[Assignment] Please transcribe only the lines from the one holding "Rejoignez la communauté" through the final line of the data, both included, with no pictures.

[Excerpted data]
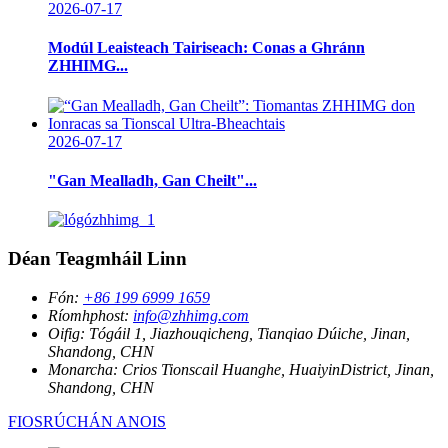
2026-07-17
Modúl Leaisteach Tairiseach: Conas a Ghránn
ZHHIMG...
2026-07-17
"Gan Mealladh, Gan Cheilt"...
Déan Teagmháil Linn
Fón:
+86 199 6999 1659
Ríomhphost:
info@zhhimg.com
Oifig:
Tógáil 1, Jiazhouqicheng, Tianqiao Dúiche, Jinan,
Shandong, CHN
Monarcha:
Crios Tionscail Huanghe, HuaiyinDistrict, Jinan,
Shandong, CHN
FIOSRÚCHÁN ANOIS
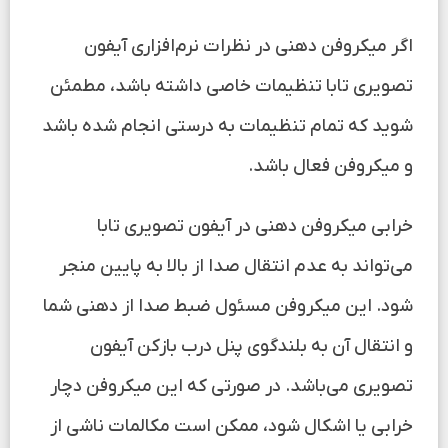
اگر میکروفن دهنی در نظرات نرم‌افزاری آیفون
تصویری تابا تنظیمات خاصی داشته باشد، مطمئن
شوید که تمام تنظیمات به درستی انجام شده باشد
و میکروفن فعال باشد.
خرابی میکروفن دهنی در آیفون تصویری تابا
می‌تواند به عدم انتقال صدا از بالا به پایین منجر
شود. این میکروفن مسئول ضبط صدا از دهنی شما
و انتقال آن به بلندگوی پنل درب بازکن آیفون
تصویری می‌باشد. در صورتی که این میکروفن دچار
خرابی یا اشکال شود، ممکن است مکالمات ناشی از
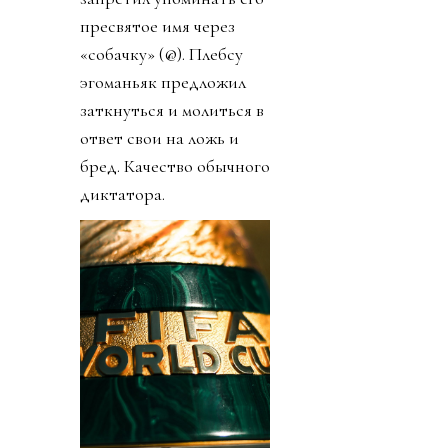
пресвятое имя через
«собачку» (@). Плебсу
эгоманьяк предложил
заткнуться и молиться в
ответ свои на ложь и
бред. Качество обычного
диктатора.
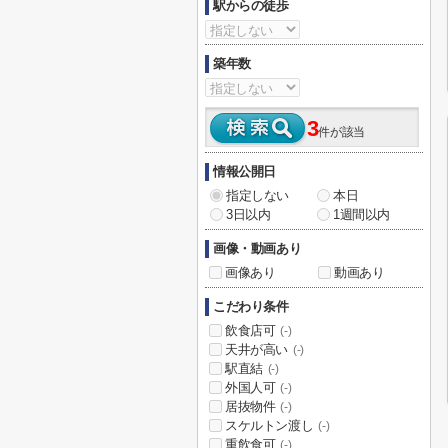
駅からの徒歩
築年数
3
件が該当
情報公開日
指定しない
本日
3日以内
1週間以内
画像・動画あり
画像あり
動画あり
こだわり条件
飲食店可
(-)
天井が高い
(-)
駅直結
(-)
外国人可
(-)
居抜物件
(-)
スケルトン渡し
(-)
重飲食可
(-)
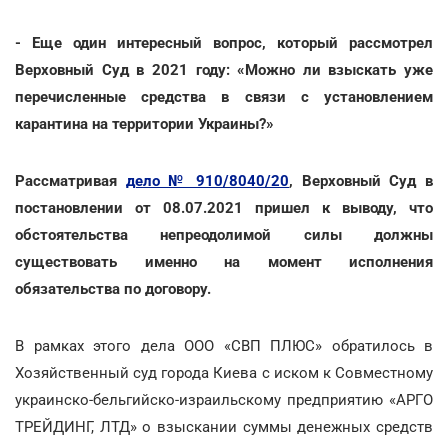
- Еще один интересный вопрос, который рассмотрел
Верховный Суд в 2021 году: «Можно ли взыскать уже
перечисленные средства в связи с установлением
карантина на территории Украины?»
Рассматривая
дело № 910/8040/20
, Верховный Суд в
постановлении от 08.07.2021 пришел к выводу, что
обстоятельства непреодолимой силы должны
существовать именно на момент исполнения
обязательства по договору.
В рамках этого дела ООО «СВП ПЛЮС» обратилось в
Хозяйственный суд города Киева с иском к Совместному
украинско-бельгийско-израильскому предприятию «АРГО
ТРЕЙДИНГ, ЛТД» о взыскании суммы денежных средств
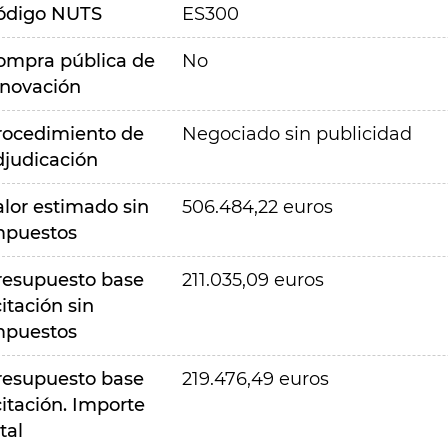
ódigo NUTS
ES300
ompra pública de
No
nnovación
rocedimiento de
Negociado sin publicidad
djudicación
alor estimado sin
506.484,22 euros
mpuestos
resupuesto base
211.035,09 euros
citación sin
mpuestos
resupuesto base
219.476,49 euros
citación. Importe
tal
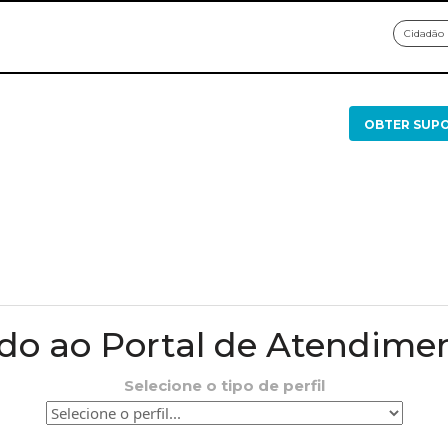
Cidadão
OBTER SUP
o ao Portal de Atendime
Selecione o tipo de perfil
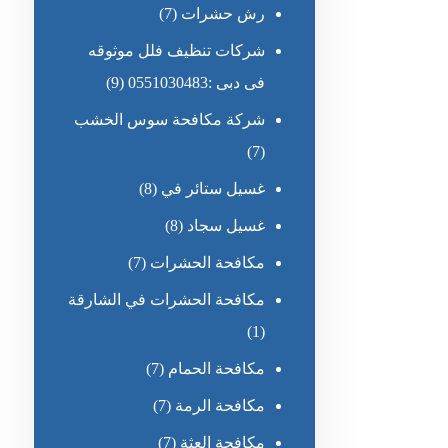
رش حشرات
(7)
شركات تنظيف فلل موثوقه
فى دبى :0551030483
(9)
شركة مكافحة سوس الخشب
(7)
غسيل ستائر في
(8)
غسيل سجاد
(8)
مكافحة الحشرات
(7)
مكافحة الحشرات في الشارقة
(1)
مكافحة الحمام
(7)
مكافحة الرمة
(7)
مكافحة العثة
(7)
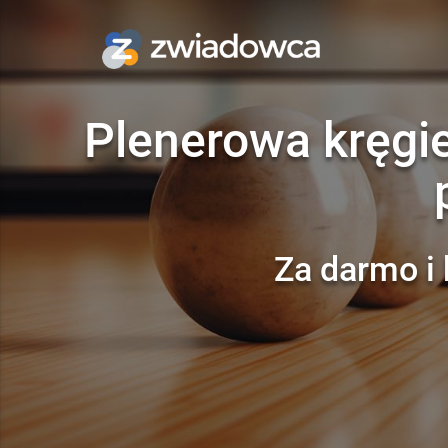
Plenerowa kręgie
Za darmo i 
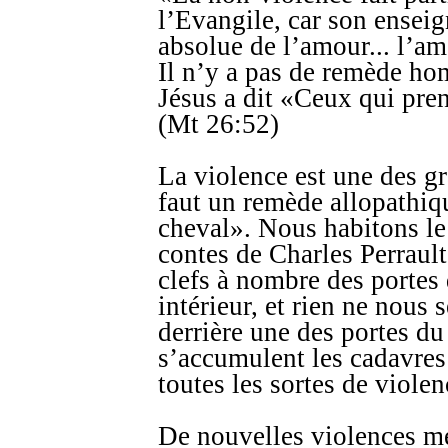
l’Evangile, car son ensei
absolue de l’amour... l’am
Il n’y a pas de remède ho
Jésus a dit «Ceux qui pren
(Mt 26:52)
La violence est une des gr
faut un remède allopathi
cheval». Nous habitons le
contes de Charles Perrault
clefs à nombre des portes 
intérieur, et rien ne nous
derrière une des portes du
s’accumulent les cadavres 
toutes les sortes de viole
De nouvelles violences m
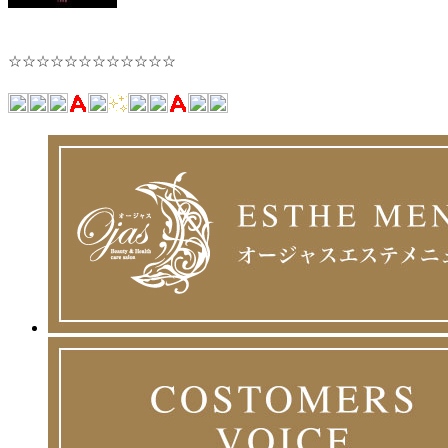
☆☆☆☆☆☆☆☆☆☆☆☆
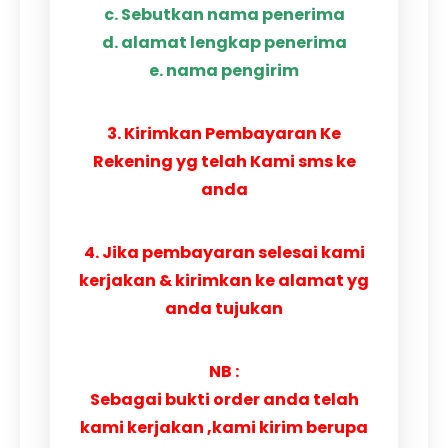
c. Sebutkan nama penerima
d. alamat lengkap penerima
e. nama pengirim
3. Kirimkan Pembayaran Ke
Rekening yg telah Kami sms ke
anda
4. Jika pembayaran selesai kami
kerjakan & kirimkan ke alamat yg
anda tujukan
NB :
Sebagai bukti order anda telah
kami kerjakan ,kami kirim berupa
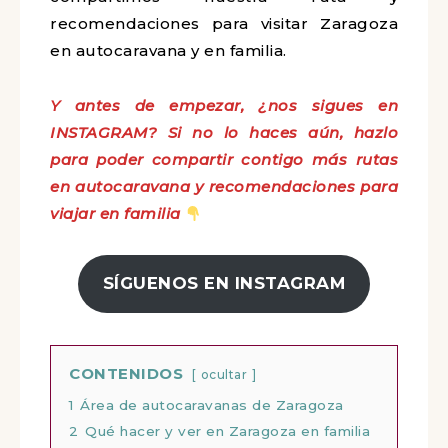
recomendaciones para visitar Zaragoza
en autocaravana y en familia.
Y antes de empezar, ¿nos sigues en
INSTAGRAM? Si no lo haces aún, hazlo
para poder compartir contigo más rutas
en autocaravana y recomendaciones para
viajar en familia
SÍGUENOS EN INSTAGRAM
CONTENIDOS
ocultar
1
Área de autocaravanas de Zaragoza
2
Qué hacer y ver en Zaragoza en familia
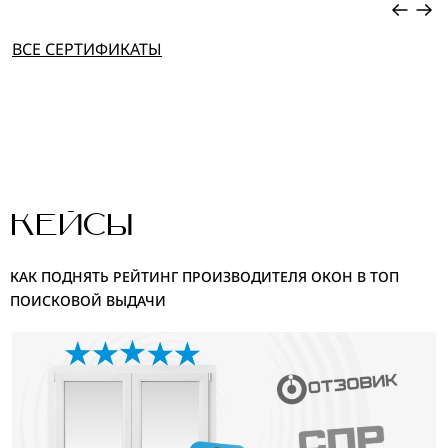
ВСЕ СЕРТИФИКАТЫ
КЕЙСЫ
КАК ПОДНЯТЬ РЕЙТИНГ ПРОИЗВОДИТЕЛЯ ОКОН В ТОП
ПОИСКОВОЙ ВЫДАЧИ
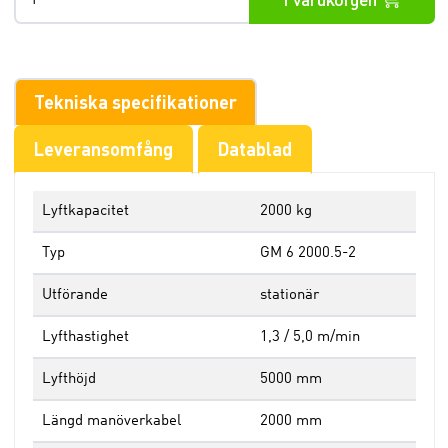
Tekniska specifikationer
Leveransomfång
Datablad
Lyftkapacitet
2000 kg
Typ
GM 6 2000.5-2
Utförande
stationär
Lyfthastighet
1,3 / 5,0 m/min
Lyfthöjd
5000 mm
Längd manöverkabel
2000 mm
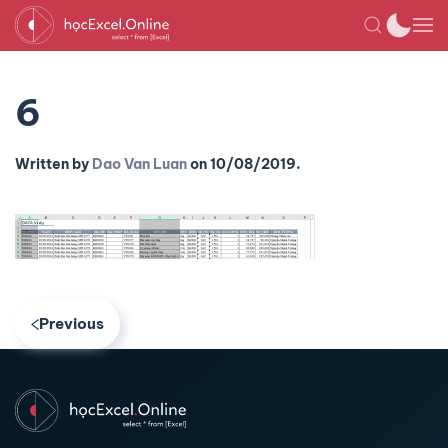
6
Written by
Dao Van Luan
on
10/08/2019
.
Previous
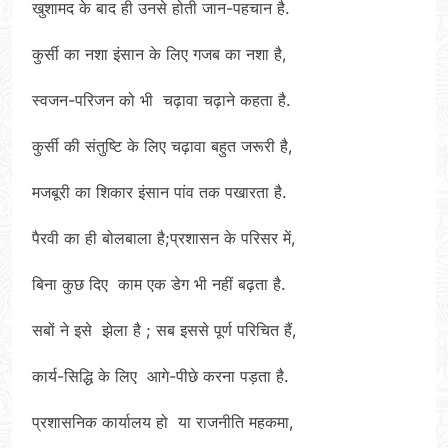
खुशामद के बाद ही उनसे होती जान-पहचान है.
कुर्सी का नशा इंसान के लिए गजब का नशा है,
स्वजन-परिजन को भी चढ़ावा चढ़ाने कहता है.
कुर्सी की संतुष्टि के लिए चढ़ावा बहुत जरूरी है,
मजबूरी का शिकार इंसान पांव तक पखारता है.
पैरवी का ही बोलबाला है;प्रशासन के परिसर में,
बिना कुछ दिए काम एक डेग भी नहीं बढ़ता है.
सबों ने इसे झेला है ; सब इससे पूर्ण परिचित हैं,
कार्य-सिद्धि के लिए आगे-पीछे करना पड़ता है.
प्रशासनिक कार्यालय हो या राजनीति महकमा,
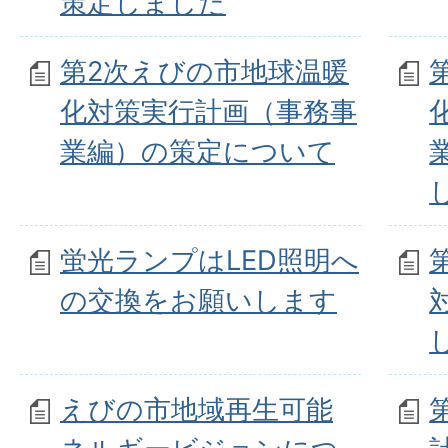
策定しました
第2次えびの市地球温暖
化対策実行計画（事務事
業編）の策定について
蛍光ランプはLED照明へ
の交換をお願いします
えびの市地域再生可能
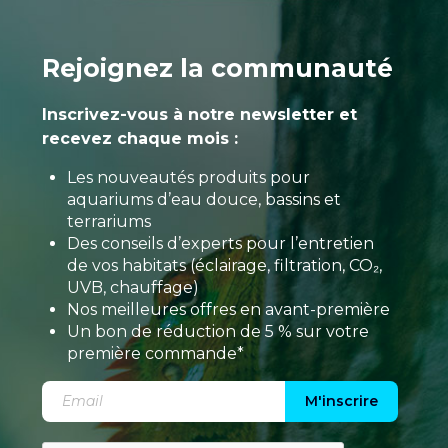
Rejoignez la communauté
Inscrivez-vous à notre newsletter et
recevez chaque mois :
Les nouveautés produits pour
aquariums d’eau douce, bassins et
terrariums
Des conseils d’experts pour l’entretien
de vos habitats (éclairage, filtration, CO₂,
UVB, chauffage)
Nos meilleures offres en avant-première
Un bon de réduction de 5 % sur votre
première commande*
M'inscrire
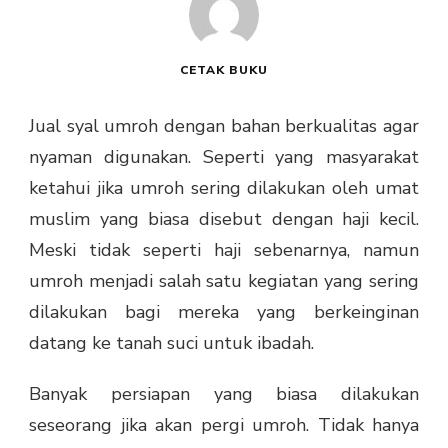
CETAK BUKU
Jual syal umroh dengan bahan berkualitas agar
nyaman digunakan. Seperti yang masyarakat
ketahui jika umroh sering dilakukan oleh umat
muslim yang biasa disebut dengan haji kecil.
Meski tidak seperti haji sebenarnya, namun
umroh menjadi salah satu kegiatan yang sering
dilakukan bagi mereka yang berkeinginan
datang ke tanah suci untuk ibadah.
Banyak persiapan yang biasa dilakukan
seseorang jika akan pergi umroh. Tidak hanya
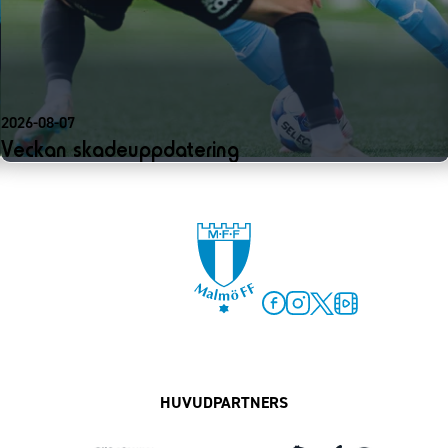
2026-08-07
Veckan skadeuppdatering
Facebook
Instagram
Twitter
MFF Play
HUVUDPARTNERS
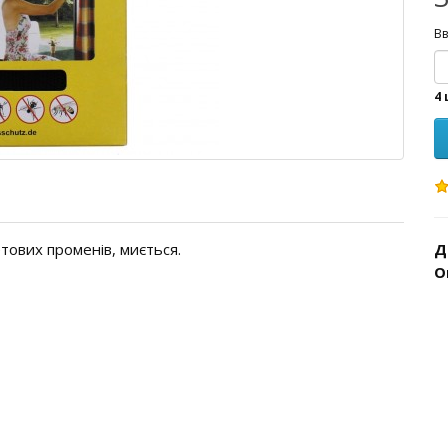
Вв
4 
летових променів, миється.
Д
О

[Reply to the exercise]
Rejoignez la communauté
Inscrivez-vous à notre newsletter et
recevez chaque mois :
Les nouveautés produits pour
aquariums d’eau douce, bassins et
terrariums
Des conseils d’experts pour l’entretien
de vos habitats (éclairage, filtration, CO₂,
UVB, chauffage)
Nos meilleures offres en avant-première
Un bon de réduction de 5 % sur votre
première commande*
M'inscrire
CETAK BUKU
Jual syal umroh dengan bahan berkualitas agar
nyaman digunakan. Seperti yang masyarakat
ketahui jika umroh sering dilakukan oleh umat
muslim yang biasa disebut dengan haji kecil.
Meski tidak seperti haji sebenarnya, namun
umroh menjadi salah satu kegiatan yang sering
dilakukan bagi mereka yang berkeinginan
datang ke tanah suci untuk ibadah.
Banyak persiapan yang biasa dilakukan
seseorang jika akan pergi umroh. Tidak hanya
2026-08-07
Veckan skadeuppdatering
Facebook
Instagram
Twitter
MFF Play
HUVUDPARTNERS
Вв
4 
летових променів, миється.
Д
О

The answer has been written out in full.